Quando e come hai conosciuto Incalmi?
Stavamo lavorando per dei ristoranti di fascia alta e volevamo progettare l'illuminazione su misura. In quel periodo mia madre andava a Venezia ogni anno, e l’ho accompagnata. Ho visitato Murano e visto tutti quei bei lampadari, e quando sono tornato ho fissato alcuni incontri con diverse aziende, diverse fornaci, per vedere se potevo realizzare alcuni design personalizzati. Devo aver parlato con forse dieci o quindici produttori, ma la loro idea di custom era ”si può fare questo colore o quello. Si può fare argento o oro”. L'ultima persona che ho incontrato è stata Patrizia, non c'era ancora Incalmi. Ha detto "faremo quello che vuoi". Fine. Avevamo un progetto in corso, con dei tempi di consegna molto stretti, ma loro hanno rispettato la scadenza e i lampadari erano perfetti. Sono ancora nel bar della casa d’aste Sotheby a New York. Col passare del tempo, abbiamo iniziato a lavorare con Incalmi sempre di più.
Qual è il contributo di Incalmi ai vostri progetti?

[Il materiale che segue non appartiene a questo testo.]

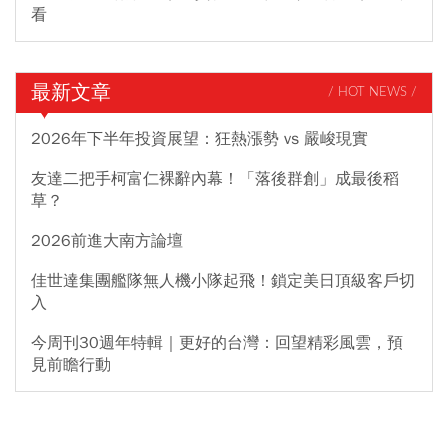
看
最新文章
/ HOT NEWS /
2026年下半年投資展望：狂熱漲勢 vs 嚴峻現實
友達二把手柯富仁裸辭內幕！「落後群創」成最後稻
草？
2026前進大南方論壇
佳世達集團艦隊無人機小隊起飛！鎖定美日頂級客戶切
入
今周刊30週年特輯｜更好的台灣：回望精彩風雲，預
見前瞻行動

Incalmi sperimenta e questo è fantastico per un designer, perché una delle cose più difficili è sentire ”no” tutto il tempo, ”no, non puoi farlo”. Incalmi invece dice sempre: ”Non lo so, proviamo”. E questa è musica per le mie orecchie. Finora abbiamo lavorato con legno, rattan, vetro, metallo, pietra, smalto, tessuto. Devo dire che è un grande contributo perché noi non produciamo nulla, noi progettiamo, e quindi quando progettiamo qualcosa abbiamo poi bisogno di qualcuno che poi lo fa. E avere un'azienda con cui collaborare che dice sempre "proviamo" è molto importante.